Task requirements — Locate the word "RECENTE" in the material, then show every line that holds it.

Data shown —
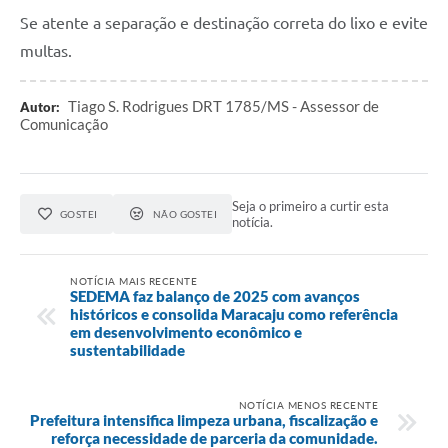
Se atente a separação e destinação correta do lixo e evite
multas.
Tiago S. Rodrigues DRT 1785/MS - Assessor de
Autor:
Comunicação
Seja o primeiro a curtir esta
GOSTEI
NÃO GOSTEI
notícia.
NOTÍCIA MAIS RECENTE
SEDEMA faz balanço de 2025 com avanços
históricos e consolida Maracaju como referência
em desenvolvimento econômico e
sustentabilidade
NOTÍCIA MENOS RECENTE
Prefeitura intensifica limpeza urbana, fiscalização e
reforça necessidade de parceria da comunidade.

Result below —
NOTÍCIA MAIS RECENTE
NOTÍCIA MENOS RECENTE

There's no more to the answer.